27 Abraham prit des brebis et des boeufs qu’il donna à Abimélec, et ils conclurent tous les deux une alliance.
28 Abraham mit à part sept jeunes brebis. 29 Abimélec dit à Abraham: «Qu’est-ce que ces sept jeunes brebis que tu as mises à part?» 30 Il répondit: «Tu accepteras ces sept brebis de ma part, afin que cela me serve de témoignage que j’ai creusé ce puits.»
31 C’est pourquoi on appelle cet endroit Beer-Shéba: parce que c’est là qu’ils prêtèrent tous les deux serment.
32 Ils conclurent donc une alliance à Beer-Shéba. Puis Abimélec se leva avec Picol, le chef de son armée, et ils retournèrent dans le pays des Philistins.
33 Abraham planta des tamaris à Beer-Shéba, et là il fit appel au nom de l’Eternel, le Dieu d’éternité.
34 Abraham séjourna longtemps dans le pays des Philistins.

Ce texte parait anodin. Pendant mes deux semaines de vacances, j’ai régulièrement pensé à ce texte parce que je savais que c’était le prochain texte de prédication. Pendant longtemps, je me suis demandé ce que j’allais bien pouvoir en tirer. Dans la plupart des commentaires bibliques, on ne dit pas grand-chose de ce passage.

Ce qui intéresse souvent les lecteurs, c’est la naissance d’Isaac et tous les évènements qui ont lieu autour de cet enfant. Mais on oublie parfois que ce qui intéresse Dieu. Dieu se soucie du parcours d’Abraham, de sa progression dans la foi. Dieu souhaite qu’Abraham grandisse dans sa confiance en lui, qu’il apprenne à le connaître toujours plus et qu’il agisse selon sa volonté. Ce passage est riche en enseignement. Je pense que ce n’est pas pour rien que cet épisode se situe entre la naissance d’Isaac et la mise à l’épreuve d’Abraham. Entre ces deux évènements, Abraham a appris beaucoup de choses.

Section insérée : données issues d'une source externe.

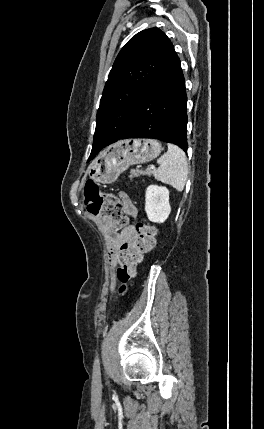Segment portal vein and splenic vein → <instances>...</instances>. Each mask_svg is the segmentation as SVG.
Returning <instances> with one entry per match:
<instances>
[{
    "instance_id": "obj_1",
    "label": "portal vein and splenic vein",
    "mask_w": 264,
    "mask_h": 429,
    "mask_svg": "<svg viewBox=\"0 0 264 429\" xmlns=\"http://www.w3.org/2000/svg\"><path fill=\"white\" fill-rule=\"evenodd\" d=\"M150 169H155V165H151V166H150Z\"/></svg>"
}]
</instances>
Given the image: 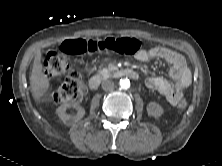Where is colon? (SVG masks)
<instances>
[{"label": "colon", "mask_w": 222, "mask_h": 166, "mask_svg": "<svg viewBox=\"0 0 222 166\" xmlns=\"http://www.w3.org/2000/svg\"><path fill=\"white\" fill-rule=\"evenodd\" d=\"M141 48V42L136 38L108 37L100 40L73 39L65 41L60 52H50L43 61L46 75L56 78L65 75L61 86L50 95V101L59 104L65 101L80 99L84 92L81 75L68 63V56H76L97 51H111L121 55L134 54ZM187 106V99L181 97L177 107L180 110Z\"/></svg>", "instance_id": "5ec220e1"}]
</instances>
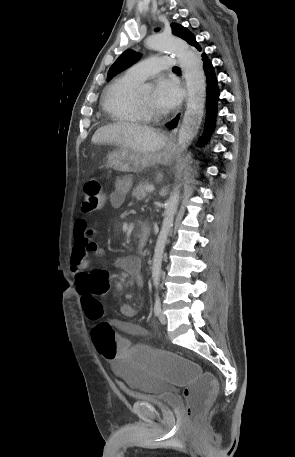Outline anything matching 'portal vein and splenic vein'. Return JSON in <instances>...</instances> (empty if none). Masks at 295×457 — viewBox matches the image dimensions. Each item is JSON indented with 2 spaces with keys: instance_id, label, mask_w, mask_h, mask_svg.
Masks as SVG:
<instances>
[{
  "instance_id": "1",
  "label": "portal vein and splenic vein",
  "mask_w": 295,
  "mask_h": 457,
  "mask_svg": "<svg viewBox=\"0 0 295 457\" xmlns=\"http://www.w3.org/2000/svg\"><path fill=\"white\" fill-rule=\"evenodd\" d=\"M154 190V186L153 185H149L146 187V191L147 192H152Z\"/></svg>"
}]
</instances>
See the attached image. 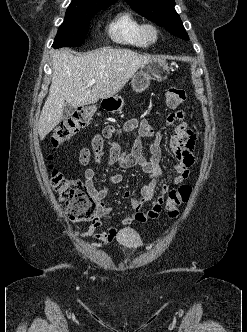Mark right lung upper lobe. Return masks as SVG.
I'll return each instance as SVG.
<instances>
[{
	"label": "right lung upper lobe",
	"instance_id": "cb5924a9",
	"mask_svg": "<svg viewBox=\"0 0 247 332\" xmlns=\"http://www.w3.org/2000/svg\"><path fill=\"white\" fill-rule=\"evenodd\" d=\"M116 0H72L70 5L75 6H95L113 4Z\"/></svg>",
	"mask_w": 247,
	"mask_h": 332
}]
</instances>
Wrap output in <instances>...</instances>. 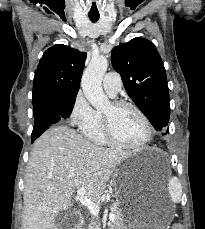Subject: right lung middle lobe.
<instances>
[{
  "mask_svg": "<svg viewBox=\"0 0 205 229\" xmlns=\"http://www.w3.org/2000/svg\"><path fill=\"white\" fill-rule=\"evenodd\" d=\"M76 95H77V92L68 94V97H70L72 100H75L76 99ZM48 98H51V97H47V98H44V99H41V100H38V101H33L32 100V104L34 106V105H36V104L40 103L41 101H43L45 99H48Z\"/></svg>",
  "mask_w": 205,
  "mask_h": 229,
  "instance_id": "obj_1",
  "label": "right lung middle lobe"
}]
</instances>
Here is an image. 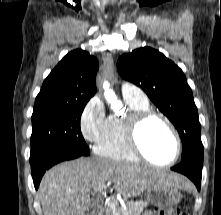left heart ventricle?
Returning <instances> with one entry per match:
<instances>
[{
    "label": "left heart ventricle",
    "instance_id": "1",
    "mask_svg": "<svg viewBox=\"0 0 221 215\" xmlns=\"http://www.w3.org/2000/svg\"><path fill=\"white\" fill-rule=\"evenodd\" d=\"M139 140L146 155L157 163H166L174 156V138L166 125L157 118L145 123Z\"/></svg>",
    "mask_w": 221,
    "mask_h": 215
}]
</instances>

Cette rencontre avec Abimélec a certainement contribué à sa compréhension de l’Évangile, c’est-à-dire de la Bonne Nouvelle concernant le salut en Jésus-Christ. Je parle d’Évangile car c’est bien de cela qu’il s’agit. Jésus ne viendra que bien plus tard, par la descendance d’Abraham et d’Isaac, mais l’Évangile est déjà préfiguré ici. Je vois au moins 4 points intéressants à relever.

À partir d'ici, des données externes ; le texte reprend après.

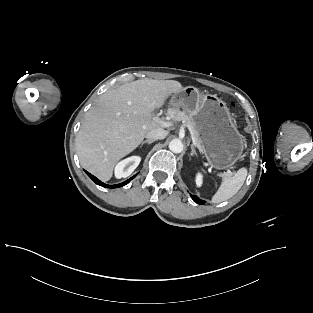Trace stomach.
I'll use <instances>...</instances> for the list:
<instances>
[{
  "label": "stomach",
  "instance_id": "1",
  "mask_svg": "<svg viewBox=\"0 0 313 313\" xmlns=\"http://www.w3.org/2000/svg\"><path fill=\"white\" fill-rule=\"evenodd\" d=\"M180 108L193 118L209 164L217 170L231 167L243 153L245 144L226 103L215 95L187 86L173 93L169 101V114Z\"/></svg>",
  "mask_w": 313,
  "mask_h": 313
}]
</instances>
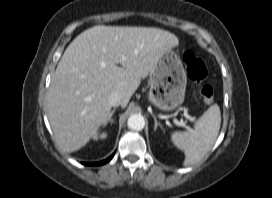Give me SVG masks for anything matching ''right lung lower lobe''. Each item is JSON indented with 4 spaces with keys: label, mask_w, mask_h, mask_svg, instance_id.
<instances>
[{
    "label": "right lung lower lobe",
    "mask_w": 272,
    "mask_h": 198,
    "mask_svg": "<svg viewBox=\"0 0 272 198\" xmlns=\"http://www.w3.org/2000/svg\"><path fill=\"white\" fill-rule=\"evenodd\" d=\"M113 155H111L109 158H107L106 160L100 161V162H96V163H84L85 165H92V166H98V165H103L105 163H107L108 161H110L112 159Z\"/></svg>",
    "instance_id": "right-lung-lower-lobe-1"
}]
</instances>
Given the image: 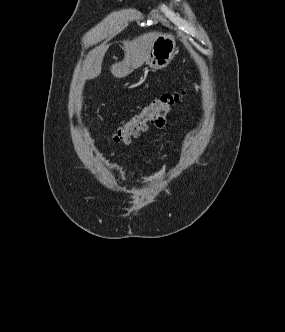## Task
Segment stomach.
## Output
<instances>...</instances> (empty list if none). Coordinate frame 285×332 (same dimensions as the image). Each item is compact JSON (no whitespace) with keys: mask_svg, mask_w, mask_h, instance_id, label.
<instances>
[{"mask_svg":"<svg viewBox=\"0 0 285 332\" xmlns=\"http://www.w3.org/2000/svg\"><path fill=\"white\" fill-rule=\"evenodd\" d=\"M177 52L175 37L170 33L160 34L153 43L147 64L153 69H163Z\"/></svg>","mask_w":285,"mask_h":332,"instance_id":"obj_1","label":"stomach"}]
</instances>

Premièrement : Abraham apprend la gratitude, le fait d’être reconnaissant.

[1. Gratitude]

Abraham a eu un fils dans sa vieillesse alors que sa femme Sarah était stérile. C’est un miracle, il a de quoi se réjouir. Mais avons-nous la même joie lorsque que nous accueillons un enfant dans notre jeunesse ou dans notre vieillesse ?

Abraham a dû attendre 25 ans que sa femme donne naissance à Isaac. Entre temps, il a eu un premier enfant avec Agar, la servante de Sarah. Un enfant dont il a dû se séparer. Sarah le lui a demandé afin qu’Isaac soit le seul héritier. Cette séparation a été très douloureuse pour lui.

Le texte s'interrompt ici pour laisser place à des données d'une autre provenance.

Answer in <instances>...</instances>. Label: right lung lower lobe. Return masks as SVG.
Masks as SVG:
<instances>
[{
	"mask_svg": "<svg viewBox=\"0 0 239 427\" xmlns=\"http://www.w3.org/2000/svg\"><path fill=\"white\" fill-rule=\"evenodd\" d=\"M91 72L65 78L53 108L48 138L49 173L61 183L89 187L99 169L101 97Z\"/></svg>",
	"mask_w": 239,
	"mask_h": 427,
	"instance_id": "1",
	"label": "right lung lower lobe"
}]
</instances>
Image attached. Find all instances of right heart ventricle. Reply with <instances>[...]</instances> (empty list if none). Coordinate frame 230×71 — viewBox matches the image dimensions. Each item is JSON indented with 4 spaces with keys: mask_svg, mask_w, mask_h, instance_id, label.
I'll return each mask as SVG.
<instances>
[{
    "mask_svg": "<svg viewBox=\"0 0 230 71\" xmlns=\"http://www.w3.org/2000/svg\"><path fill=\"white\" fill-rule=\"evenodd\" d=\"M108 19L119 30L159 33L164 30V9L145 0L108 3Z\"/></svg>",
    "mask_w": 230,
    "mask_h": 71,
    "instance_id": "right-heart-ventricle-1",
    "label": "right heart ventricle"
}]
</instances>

Abraham a aussi vécut dans la peur pendant ces 25 années. Il était migrant. Les étrangers ne sont pas toujours bien perçus, on se méfie des gens qui viennent d’ailleurs. Abraham disait lui-même qu’il avait peur car il pensait que personne n’avait de respect pour Dieu autour de lui. C’est pour cela qu’il était inquiet à chaque fois qu’il se rendait dans un territoire. Il craignait qu’on le tue pour enlever sa femme tellement elle était belle. C’est pour cette raison qu’il faisait passer sa femme pour sa sœur partout où il se rendait. Je ne sais pas comment Abraham a vécu son appel. Dieu lui a fait des promesses et il a obéit par la foi. Mais savait-il que son fils n’allait naître que 25 ans plus tard et que l’installation dans le pays promis ne sera que pour ses descendants. Savait-il qu’il allait rencontrer toute sorte de difficultés liées à sa vie de migrants ?

Abraham rendait-il grâce à Dieu pour sa situation, sachant que sa vie n’était pas facile ? Voyait-il la main de Dieu dans son quotidien ? Nous ne connaissons pas tous les détails, mais nous savons que le roi Abimélec s’en rendait compte.

Verset 22 : « À cette époque-là, Abimélec, accompagné de Picol, le chef de son armée, dit à Abraham: « Dieu est avec toi dans tout ce que tu fais. » »

C’est la première chose que le roi lui dit. J’imagine qu’Abraham a dû être agréablement surpris par cette remarque : « Dieu est avec toi dans tout ce que tu fais. »  Abraham était vieux, il s’est séparé de son premier enfant, il était migrant. Mais Dieu était avec lui dans tout ce qu’il faisait. Si Abraham ne s’en rendait pas compte, cette affirmation du roi Abimelec a dû le faire réfléchir. Je pense même que cette remarque a dû lui faire l’effet d’une claque. Comme si Dieu lui disait à travers un païen : il t’arrive de passer par des moments douloureux et difficiles, mais je suis toujours avec toi dans tout ce que tu fais. C’est une invitation à voir l’action de Dieu dans sa vie plutôt que de voir les difficultés.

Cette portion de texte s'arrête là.